SARS-CoV-2 Virus Impact on Oligodendrocytes
Increasing evidence indicates that SARS-CoV-2 virus infection is a definite risk factor for demyelination in both the peripheral and central nervous systems. This notion is supported by the description of a COVID-19 patient who was hospitalized for interstitial pneumonia and seizures and then described by Zanin et al. Damage to the demyelin sheath was detected recently, according to a brain MRI. However, high-dose steroid therapy triggered repair in the neurological and respiratory systems. They suggested that a SARS-CoV-2-induced delayed immune response was what led to the degeneration of the myelin sheath (55).
Mehta et al. discovered demyelinating lesions linked to neurological impairment in a COVID-19 case in a different study. The patient’s brain and spine MRIs revealed multiple demyelinating lesions that had recently developed but were not enhancing. They postulated that glial cell activation and subsequent demyelination during SARS-CoV-2 infection would be due to the pro-inflammatory environment caused by the cytokine storm (56). Likewise, encephalomyelitis was reported by Zoghi et al. in a male patient, age 21, who had upper respiratory symptoms two weeks before to this presentation and intermittent vomiting for four days. Brain MRI revealed bilateral posterior internal capsule lesions extending to the ventral part of the pons as well as a marbled splenium hyperintensity pattern. A substantial transverse myelitis was discovered throughout their research using thoracic and cervical MRI (57).
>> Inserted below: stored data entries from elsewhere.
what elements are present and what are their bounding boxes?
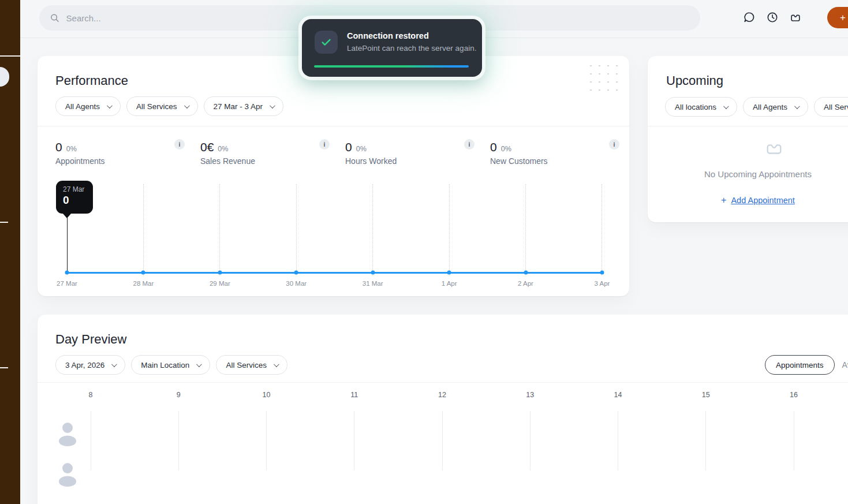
tooltip-connector-line — [67, 215, 68, 272]
stat-percent: 0% — [218, 145, 228, 153]
timeline-gridline — [618, 411, 618, 471]
chart-data-point[interactable] — [371, 271, 375, 275]
stat-label: Hours Worked — [345, 156, 490, 166]
chart-gridline — [296, 184, 297, 275]
timeline-gridline — [794, 411, 794, 471]
stat-percent: 0% — [356, 145, 367, 153]
filter-label: All Services — [226, 361, 267, 369]
timeline-hours: 8 9 10 11 12 — [91, 391, 794, 504]
chat-icon[interactable] — [743, 11, 756, 24]
tooltip-pointer — [63, 214, 71, 218]
dot-pattern-decoration — [585, 61, 623, 94]
chevron-down-icon — [794, 103, 800, 109]
filter-dropdown[interactable]: All Services — [814, 97, 848, 117]
chart-x-tick-label: 28 Mar — [133, 280, 154, 287]
performance-title: Performance — [55, 73, 128, 88]
chart-gridline — [143, 184, 144, 275]
sidebar-active-item-indicator[interactable] — [0, 67, 9, 87]
chevron-down-icon — [196, 361, 202, 367]
chart-x-tick-label: 29 Mar — [210, 280, 230, 287]
clock-icon[interactable] — [766, 11, 779, 24]
info-icon[interactable]: i — [319, 139, 330, 150]
chart-data-point[interactable] — [447, 271, 451, 275]
chart-data-point[interactable] — [218, 271, 222, 275]
hour-tick-label: 13 — [526, 391, 534, 399]
filter-dropdown[interactable]: All Services — [126, 96, 198, 116]
add-appointment-link[interactable]: +Add Appointment — [648, 195, 848, 206]
card-divider — [38, 382, 848, 383]
no-upcoming-appointments-text: No Upcoming Appointments — [648, 169, 848, 179]
chevron-down-icon — [107, 103, 113, 109]
agent-avatar[interactable] — [53, 457, 83, 487]
tab-appointments[interactable]: Appointments — [765, 355, 835, 375]
performance-chart: 27 Mar 28 Mar 29 Mar 30 Mar — [67, 181, 602, 292]
performance-filters: All Agents All Services 27 Mar - 3 Apr — [55, 96, 283, 116]
day-timeline: 8 9 10 11 12 — [91, 391, 794, 504]
inbox-icon[interactable] — [789, 11, 802, 24]
hour-tick-label: 12 — [438, 391, 446, 399]
tab-availability[interactable]: Availability — [842, 360, 848, 369]
collapsed-sidebar[interactable] — [0, 0, 20, 504]
filter-dropdown[interactable]: All Agents — [55, 96, 121, 116]
upcoming-filters: All locations All Agents All Services — [665, 97, 848, 117]
toast-message: LatePoint can reach the server again. — [347, 44, 476, 53]
chart-data-point[interactable] — [141, 271, 145, 275]
sidebar-divider — [0, 222, 8, 223]
sidebar-divider — [0, 367, 8, 368]
timeline-gridline — [530, 411, 531, 471]
chart-x-tick-label: 30 Mar — [286, 280, 307, 287]
inbox-tray-icon — [763, 139, 785, 158]
chart-gridline — [602, 184, 602, 275]
filter-dropdown[interactable]: Main Location — [131, 355, 210, 375]
chart-data-point[interactable] — [65, 271, 69, 275]
topbar-icons — [743, 11, 802, 24]
filter-label: Main Location — [141, 361, 189, 369]
chart-data-point[interactable] — [600, 271, 604, 275]
info-icon[interactable]: i — [174, 139, 185, 150]
hour-tick-label: 14 — [614, 391, 622, 399]
stat-label: New Customers — [490, 156, 635, 166]
timeline-gridline — [91, 411, 91, 471]
timeline-gridline — [266, 411, 267, 471]
card-divider — [648, 126, 848, 126]
filter-label: All Services — [824, 103, 848, 111]
stat-percent: 0% — [501, 145, 511, 153]
filter-dropdown[interactable]: All Services — [216, 355, 287, 375]
stat-value: 0 — [490, 140, 497, 154]
toast-title: Connection restored — [347, 31, 429, 40]
chart-data-point[interactable] — [294, 271, 298, 275]
hour-tick-label: 11 — [350, 391, 358, 399]
timeline-gridline — [354, 411, 354, 471]
toast-progress-bar — [314, 65, 469, 68]
chart-data-point[interactable] — [524, 271, 528, 275]
info-icon[interactable]: i — [609, 139, 619, 150]
chart-gridline — [449, 184, 450, 275]
agent-avatar[interactable] — [53, 416, 83, 446]
view-toggle: Appointments Availability — [765, 355, 848, 375]
plus-icon: + — [721, 195, 726, 205]
chevron-down-icon — [111, 361, 117, 367]
book-button[interactable]: + Book — [827, 7, 848, 28]
connection-restored-toast[interactable]: Connection restored LatePoint can reach … — [302, 19, 482, 77]
filter-label: 27 Mar - 3 Apr — [214, 102, 263, 111]
filter-dropdown[interactable]: All Agents — [743, 97, 808, 117]
filter-dropdown[interactable]: 3 Apr, 2026 — [55, 355, 125, 375]
day-preview-title: Day Preview — [55, 332, 126, 347]
stat-value: 0€ — [200, 140, 214, 154]
stat-block: 0 0% New Customers i — [490, 140, 635, 166]
day-preview-filters: 3 Apr, 2026 Main Location All Services — [55, 355, 287, 375]
info-icon[interactable]: i — [464, 139, 475, 150]
hour-tick-label: 9 — [177, 391, 181, 399]
chart-gridline — [372, 184, 373, 275]
performance-stats: 0 0% Appointments i 0€ 0% Sales Revenue … — [55, 140, 635, 166]
filter-label: All locations — [675, 103, 716, 111]
chart-x-tick-label: 3 Apr — [595, 280, 610, 287]
card-divider — [38, 126, 629, 126]
stat-block: 0 0% Hours Worked i — [345, 140, 490, 166]
filter-dropdown[interactable]: All locations — [665, 97, 737, 117]
sidebar-divider — [0, 55, 20, 57]
filter-dropdown[interactable]: 27 Mar - 3 Apr — [204, 96, 284, 116]
filter-label: 3 Apr, 2026 — [65, 361, 104, 369]
upcoming-title: Upcoming — [666, 73, 723, 88]
check-icon — [315, 31, 338, 54]
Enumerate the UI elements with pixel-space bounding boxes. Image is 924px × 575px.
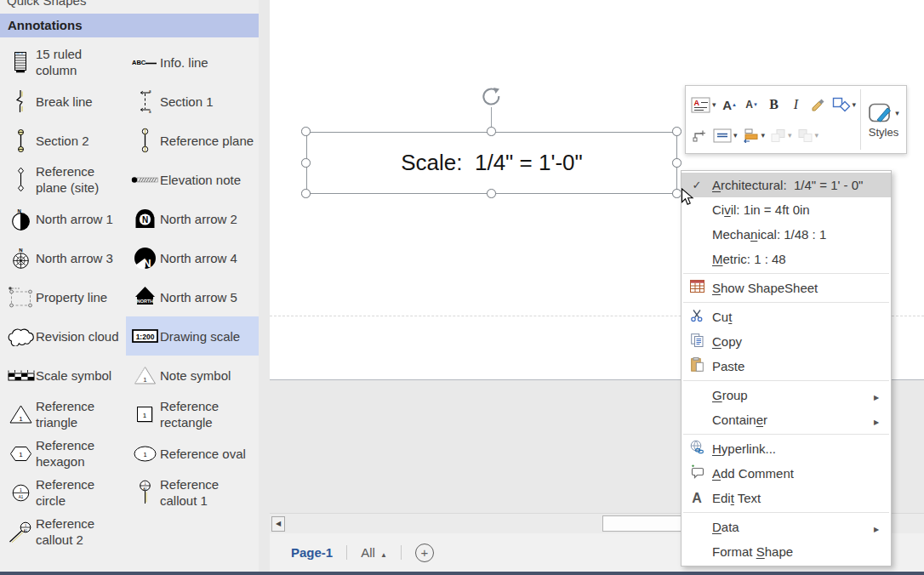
stencil-shape-reference-callout-2[interactable]: 1A1Reference callout 2 [2,512,126,551]
quick-shapes-section-header[interactable]: Quick Shapes [7,0,177,9]
stencil-shape-north-arrow-2[interactable]: NNorth arrow 2 [126,199,259,238]
menu-item-gutter [682,309,712,326]
panel-splitter[interactable] [259,0,270,572]
annotations-section-header[interactable]: Annotations [0,14,259,37]
menu-item-show-shapesheet[interactable]: Show ShapeSheet [682,276,891,300]
change-shape-button[interactable] [830,93,858,117]
svg-text:N: N [143,256,151,269]
selection-handle-mid-right[interactable] [672,158,682,168]
stencil-shape-reference-circle[interactable]: 1A1Reference circle [2,473,126,512]
svg-text:1: 1 [20,487,22,492]
menu-separator [683,380,889,381]
stencil-shape-property-line[interactable]: Property line [2,277,126,316]
svg-text:ABC: ABC [132,59,146,66]
shape-label: Elevation note [160,172,241,188]
stencil-shape-reference-callout-1[interactable]: 1A1Reference callout 1 [126,473,259,512]
stencil-shape-north-arrow-5[interactable]: NORTHNorth arrow 5 [126,277,259,316]
shape-label: Revision cloud [36,328,119,344]
stencil-shape-info-line[interactable]: ABCInfo. line [126,43,259,82]
send-backward-button[interactable] [796,123,821,147]
scroll-left-arrow-icon[interactable]: ◀ [271,516,285,532]
selection-handle-top-center[interactable] [487,127,496,136]
format-painter-button[interactable] [808,93,829,117]
stencil-shape-section-1[interactable]: aaSection 1 [126,82,259,121]
svg-text:1: 1 [142,411,146,418]
reference-circle-icon: 1A1 [5,483,36,503]
stencil-shape-reference-plane[interactable]: Reference plane [126,121,259,160]
selection-handle-bottom-left[interactable] [301,189,311,198]
shape-label: Reference callout 1 [160,476,257,509]
styles-button[interactable] [866,101,901,125]
menu-item-copy[interactable]: Copy [682,329,891,354]
grow-font-button[interactable]: A▲ [720,93,740,117]
align-indent-button[interactable] [741,123,767,147]
shape-grid: 15 ruled columnABCInfo. lineBreak lineaa… [2,43,259,551]
shape-label: Reference circle [36,476,124,509]
selection-handle-top-left[interactable] [301,127,311,136]
selection-handle-top-right[interactable] [672,127,682,136]
bring-forward-button[interactable] [768,123,794,147]
menu-item-group[interactable]: Group▶ [682,383,891,407]
paragraph-icon [713,128,732,143]
menu-item-add-comment[interactable]: Add Comment [682,461,891,486]
stencil-shape-section-2[interactable]: Section 2 [2,121,126,160]
menu-item-metric-1-48[interactable]: Metric: 1 : 48 [682,247,891,271]
north-arrow-1-icon: N [5,207,36,231]
menu-item-hyperlink[interactable]: Hyperlink... [682,436,891,461]
shape-text: Scale: 1/4" = 1'-0" [401,150,582,176]
menu-item-civil-1in-4ft-0in[interactable]: Civil: 1in = 4ft 0in [682,197,891,222]
selection-handle-bottom-center[interactable] [487,189,496,198]
shapesheet-icon [690,280,704,296]
north-arrow-2-icon: N [129,208,160,230]
stencil-shape-reference-plane-site[interactable]: Reference plane (site) [2,160,126,199]
shape-label: Scale symbol [36,367,111,384]
menu-item-cut[interactable]: Cut [682,305,891,329]
text-block-button[interactable]: A [689,93,718,117]
info-line-icon: ABC [129,57,160,68]
stencil-shape-reference-oval[interactable]: 1Reference oval [126,434,259,473]
rotation-handle-icon[interactable] [482,87,501,110]
stencil-shape-reference-hexagon[interactable]: 1Reference hexagon [2,434,126,473]
stencil-shape-north-arrow-4[interactable]: NNorth arrow 4 [126,238,259,277]
svg-text:1: 1 [143,450,146,458]
reference-rectangle-icon: 1 [129,405,160,424]
svg-text:A1: A1 [143,487,146,491]
menu-item-label: Data [712,520,874,534]
menu-item-paste[interactable]: Paste [682,354,891,379]
stencil-shape-revision-cloud[interactable]: Revision cloud [2,316,126,356]
stencil-shape-drawing-scale[interactable]: 1:200Drawing scale [126,316,259,356]
menu-item-edit-text[interactable]: AEdit Text [682,486,891,510]
drawing-scale-shape[interactable]: Scale: 1/4" = 1'-0" [306,132,677,194]
shrink-font-button[interactable]: A▼ [742,93,762,117]
menu-item-container[interactable]: Container▶ [682,407,891,432]
stencil-shape-15-ruled-column[interactable]: 15 ruled column [2,43,126,82]
add-page-button[interactable]: + [415,544,434,562]
stencil-shape-reference-rectangle[interactable]: 1Reference rectangle [126,395,259,434]
paragraph-button[interactable] [711,123,739,147]
stencil-shape-scale-symbol[interactable]: Scale symbol [2,356,126,395]
svg-text:a: a [149,89,151,94]
menu-item-gutter [682,440,712,458]
format-painter-icon [811,98,825,112]
selection-handle-mid-left[interactable] [301,158,311,168]
svg-text:1: 1 [19,450,23,458]
stencil-shape-note-symbol[interactable]: 1Note symbol [126,356,259,395]
paste-icon [691,357,704,375]
bold-button[interactable]: B [764,93,784,117]
shrink-font-caret-icon: ▼ [753,102,758,107]
tab-divider [346,545,347,560]
menu-item-mechanical-1-48-1[interactable]: Mechanical: 1/48 : 1 [682,222,891,247]
all-pages-button[interactable]: All [361,545,387,560]
stencil-shape-elevation-note[interactable]: Elevation note [126,160,259,199]
stencil-shape-break-line[interactable]: Break line [2,82,126,121]
menu-item-format-shape[interactable]: Format Shape [682,539,891,564]
stencil-shape-reference-triangle[interactable]: 1Reference triangle [2,395,126,434]
stencil-shape-north-arrow-1[interactable]: NNorth arrow 1 [2,199,126,238]
menu-item-label: Show ShapeSheet [712,281,874,295]
connector-button[interactable] [689,123,710,147]
italic-button[interactable]: I [786,93,807,117]
stencil-shape-north-arrow-3[interactable]: NNorth arrow 3 [2,238,126,277]
tab-page-1[interactable]: Page-1 [291,545,333,560]
menu-item-architectural-1-4-1-0[interactable]: ✓Architectural: 1/4" = 1' - 0" [682,173,891,197]
menu-item-data[interactable]: Data▶ [682,515,891,539]
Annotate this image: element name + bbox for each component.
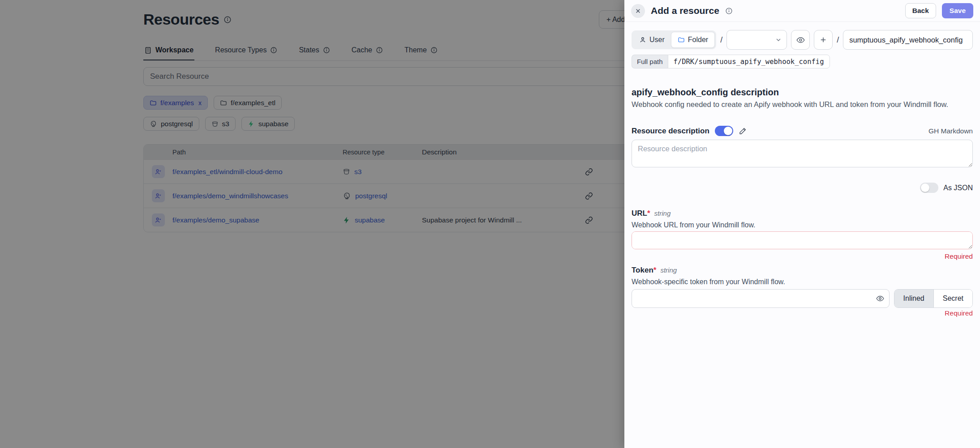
new-folder-button[interactable] (814, 30, 833, 50)
url-required-message: Required (632, 252, 973, 260)
back-button[interactable]: Back (905, 3, 936, 18)
required-asterisk: * (653, 266, 657, 274)
user-icon (639, 36, 646, 43)
info-icon (725, 7, 733, 15)
resource-type-description: Webhook config needed to create an Apify… (632, 100, 973, 109)
full-path-value: f/DRK/sumptuous_apify_webhook_config (668, 55, 830, 68)
close-button[interactable] (631, 4, 645, 18)
eye-icon[interactable] (876, 294, 884, 303)
owner-folder-option[interactable]: Folder (671, 32, 715, 48)
path-separator: / (720, 35, 722, 45)
url-input[interactable] (632, 231, 973, 249)
token-required-message: Required (632, 309, 973, 317)
token-mode-toggle: Inlined Secret (894, 289, 973, 308)
resource-description-label: Resource description (632, 127, 709, 136)
gh-markdown-label: GH Markdown (928, 127, 973, 135)
view-folder-button[interactable] (791, 30, 810, 50)
token-input[interactable] (632, 289, 890, 308)
folder-icon (678, 36, 685, 43)
token-field-type: string (660, 266, 677, 274)
resource-type-heading: apify_webhook_config description (632, 87, 973, 98)
path-separator: / (837, 35, 839, 45)
as-json-label: As JSON (943, 184, 973, 192)
pencil-icon[interactable] (739, 127, 747, 135)
eye-icon (796, 36, 805, 44)
url-field-type: string (654, 209, 671, 217)
url-field-help: Webhook URL from your Windmill flow. (632, 221, 973, 229)
token-secret-option[interactable]: Secret (933, 290, 972, 307)
description-editor-toggle[interactable] (715, 126, 733, 136)
token-field-help: Webhook-specific token from your Windmil… (632, 278, 973, 286)
chevron-down-icon (775, 36, 782, 43)
owner-kind-toggle: User Folder (632, 30, 716, 49)
token-inlined-option[interactable]: Inlined (894, 290, 933, 307)
owner-folder-label: Folder (688, 36, 708, 44)
as-json-toggle[interactable] (920, 183, 938, 193)
owner-user-option[interactable]: User (633, 32, 671, 48)
full-path-label: Full path (632, 55, 668, 68)
folder-select[interactable] (726, 30, 787, 50)
resource-name-input[interactable] (843, 30, 973, 50)
owner-user-label: User (649, 36, 665, 44)
token-field-label: Token* (632, 266, 656, 275)
save-button[interactable]: Save (942, 3, 973, 18)
resource-description-textarea[interactable] (632, 140, 973, 167)
add-resource-drawer: Add a resource Back Save User Fold (624, 0, 980, 448)
required-asterisk: * (647, 209, 650, 218)
url-field-label: URL* (632, 209, 650, 218)
plus-icon (819, 36, 827, 44)
drawer-title: Add a resource (651, 5, 719, 16)
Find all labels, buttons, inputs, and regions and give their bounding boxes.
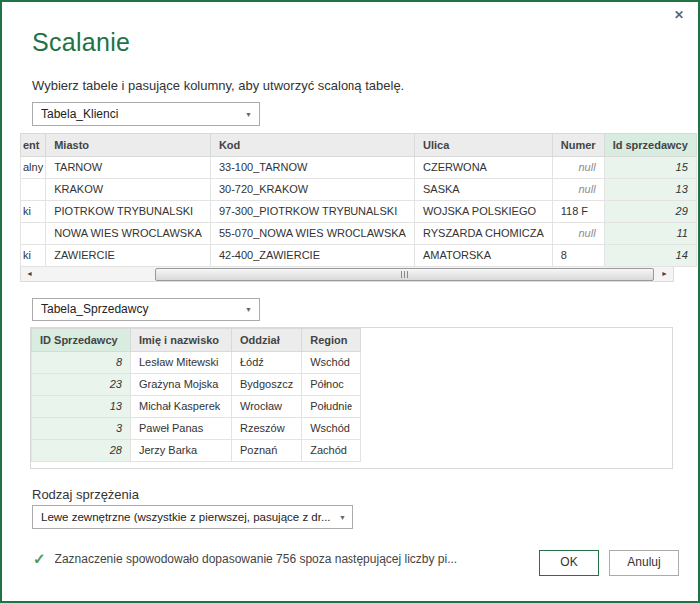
join-kind-select-value: Lewe zewnętrzne (wszystkie z pierwszej, …: [41, 511, 331, 523]
column-header[interactable]: Oddział: [232, 329, 302, 352]
cell[interactable]: 11: [604, 223, 696, 245]
column-header[interactable]: Ulica: [414, 134, 552, 157]
check-icon: ✓: [33, 550, 46, 568]
cell[interactable]: 8: [32, 352, 131, 374]
cell[interactable]: ki: [21, 245, 46, 267]
cell[interactable]: Wrocław: [232, 396, 302, 418]
scrollbar-grip-icon: [404, 271, 405, 278]
cancel-button[interactable]: Anuluj: [609, 550, 679, 576]
cell[interactable]: Bydgoszcz: [232, 374, 302, 396]
cell[interactable]: 30-720_KRAKOW: [210, 179, 414, 201]
dialog-title: Scalanie: [32, 28, 130, 57]
cell[interactable]: Grażyna Mojska: [131, 374, 232, 396]
table-row: KRAKOW30-720_KRAKOWSASKAnull13: [21, 179, 697, 201]
cell[interactable]: SASKA: [414, 179, 552, 201]
second-table-select-value: Tabela_Sprzedawcy: [41, 302, 148, 316]
cell[interactable]: 28: [32, 440, 131, 462]
table-row: alnyTARNOW33-100_TARNOWCZERWONAnull15: [21, 157, 697, 179]
scrollbar-thumb[interactable]: [155, 268, 654, 281]
table-row: 23Grażyna MojskaBydgoszczPółnoc: [32, 374, 361, 396]
join-kind-select[interactable]: Lewe zewnętrzne (wszystkie z pierwszej, …: [32, 505, 353, 529]
scroll-right-icon[interactable]: ►: [657, 267, 672, 281]
cell[interactable]: Południe: [302, 396, 361, 418]
cell[interactable]: 15: [604, 157, 696, 179]
cell[interactable]: null: [552, 157, 604, 179]
scrollbar-grip-icon: [407, 271, 408, 278]
table-row: 13Michał KasperekWrocławPołudnie: [32, 396, 361, 418]
cell[interactable]: Rzeszów: [232, 418, 302, 440]
scrollbar-grip-icon: [401, 271, 402, 278]
column-header[interactable]: Kod: [210, 134, 414, 157]
table-row: NOWA WIES WROCLAWSKA55-070_NOWA WIES WRO…: [21, 223, 697, 245]
cell[interactable]: NOWA WIES WROCLAWSKA: [46, 223, 211, 245]
cell[interactable]: 3: [32, 418, 131, 440]
close-icon[interactable]: ✕: [674, 8, 684, 22]
table-row: kiZAWIERCIE42-400_ZAWIERCIEAMATORSKA814: [21, 245, 697, 267]
cell[interactable]: 8: [552, 245, 604, 267]
cell[interactable]: Wschód: [302, 418, 361, 440]
cell[interactable]: 55-070_NOWA WIES WROCLAWSKA: [210, 223, 414, 245]
cell[interactable]: [21, 223, 46, 245]
table-row: 3Paweł PanasRzeszówWschód: [32, 418, 361, 440]
cell[interactable]: alny: [21, 157, 46, 179]
column-header[interactable]: Miasto: [46, 134, 211, 157]
second-table-select[interactable]: Tabela_Sprzedawcy ▼: [32, 298, 260, 321]
cell[interactable]: Łódź: [232, 352, 302, 374]
column-header[interactable]: Numer: [552, 134, 604, 157]
cell[interactable]: Poznań: [232, 440, 302, 462]
cell[interactable]: Wschód: [302, 352, 361, 374]
cell[interactable]: null: [552, 179, 604, 201]
cell[interactable]: CZERWONA: [414, 157, 552, 179]
chevron-down-icon: ▼: [339, 507, 346, 529]
cell[interactable]: WOJSKA POLSKIEGO: [414, 201, 552, 223]
cell[interactable]: Jerzy Barka: [131, 440, 232, 462]
ok-button[interactable]: OK: [539, 550, 599, 576]
second-table-preview: ID SprzedawcyImię i nazwiskoOddziałRegio…: [30, 327, 673, 469]
cell[interactable]: 97-300_PIOTRKOW TRYBUNALSKI: [210, 201, 414, 223]
cell[interactable]: 14: [604, 245, 696, 267]
cell[interactable]: 33-100_TARNOW: [210, 157, 414, 179]
cell[interactable]: KRAKOW: [46, 179, 211, 201]
table-row: kiPIOTRKOW TRYBUNALSKI97-300_PIOTRKOW TR…: [21, 201, 697, 223]
table-row: 8Lesław MitewskiŁódźWschód: [32, 352, 361, 374]
cell[interactable]: Zachód: [302, 440, 361, 462]
chevron-down-icon: ▼: [245, 300, 252, 321]
first-table-grid: entMiastoKodUlicaNumerId sprzedawcyalnyT…: [20, 133, 675, 267]
cell[interactable]: 118 F: [552, 201, 604, 223]
cell[interactable]: 29: [604, 201, 696, 223]
cell[interactable]: null: [552, 223, 604, 245]
cell[interactable]: AMATORSKA: [414, 245, 552, 267]
status-message: Zaznaczenie spowodowało dopasowanie 756 …: [55, 552, 458, 566]
cell[interactable]: 42-400_ZAWIERCIE: [210, 245, 414, 267]
join-kind-label: Rodzaj sprzężenia: [32, 487, 139, 502]
cell[interactable]: Michał Kasperek: [131, 396, 232, 418]
cell[interactable]: RYSZARDA CHOMICZA: [414, 223, 552, 245]
column-header[interactable]: Id sprzedawcy: [604, 134, 696, 157]
second-table-grid: ID SprzedawcyImię i nazwiskoOddziałRegio…: [31, 328, 672, 462]
status-row: ✓ Zaznaczenie spowodowało dopasowanie 75…: [33, 550, 502, 568]
scroll-left-icon[interactable]: ◄: [22, 267, 37, 281]
header-row: ID SprzedawcyImię i nazwiskoOddziałRegio…: [32, 329, 361, 352]
first-table-select[interactable]: Tabela_Klienci ▼: [32, 102, 260, 126]
cell[interactable]: 23: [32, 374, 131, 396]
cell[interactable]: 13: [604, 179, 696, 201]
header-row: entMiastoKodUlicaNumerId sprzedawcy: [21, 134, 697, 157]
horizontal-scrollbar[interactable]: ◄ ►: [20, 267, 674, 282]
cell[interactable]: ZAWIERCIE: [46, 245, 211, 267]
dialog-subtitle: Wybierz tabele i pasujące kolumny, aby u…: [32, 78, 404, 93]
column-header[interactable]: ent: [21, 134, 46, 157]
table-row: 28Jerzy BarkaPoznańZachód: [32, 440, 361, 462]
cell[interactable]: Lesław Mitewski: [131, 352, 232, 374]
first-table-select-value: Tabela_Klienci: [41, 107, 118, 121]
cell[interactable]: 13: [32, 396, 131, 418]
cell[interactable]: Paweł Panas: [131, 418, 232, 440]
column-header[interactable]: Imię i nazwisko: [131, 329, 232, 352]
column-header[interactable]: Region: [302, 329, 361, 352]
cell[interactable]: TARNOW: [46, 157, 211, 179]
cell[interactable]: PIOTRKOW TRYBUNALSKI: [46, 201, 211, 223]
cell[interactable]: ki: [21, 201, 46, 223]
chevron-down-icon: ▼: [245, 104, 252, 126]
column-header[interactable]: ID Sprzedawcy: [32, 329, 131, 352]
cell[interactable]: Północ: [302, 374, 361, 396]
cell[interactable]: [21, 179, 46, 201]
Gilles et al. reported a 54-year-old woman who had been exposed to SARS-CoV-2 and had brain lesions that indicated acute demyelination. The pallidum and supratentorial white matter on both sides of the patient’s brain were afflicted by hypodense lesions, according to the patient’s brain CT scan. Confined diffusion lesions were seen on an MRI of the brain, but there was no bleeding or amplification. Unaffected areas included the striatum, posterior fossa, and thalamus. A follow-up MRI revealed no new abnormalities, and the spinal cord MRI was normal (58). Furthermore, two other studies (59, 60) presented demyelination in patients afflicted with COVID-19; MRI in both studies presented that the corpus callosum and the pericallosal white matter were where the majority of the myelin destruction foci and a concentric demyelination pattern and the presence of hemosiderin deposits together. Given such evidence, SARS-CoV-2 virus is able to cause demyelination in sundry ways.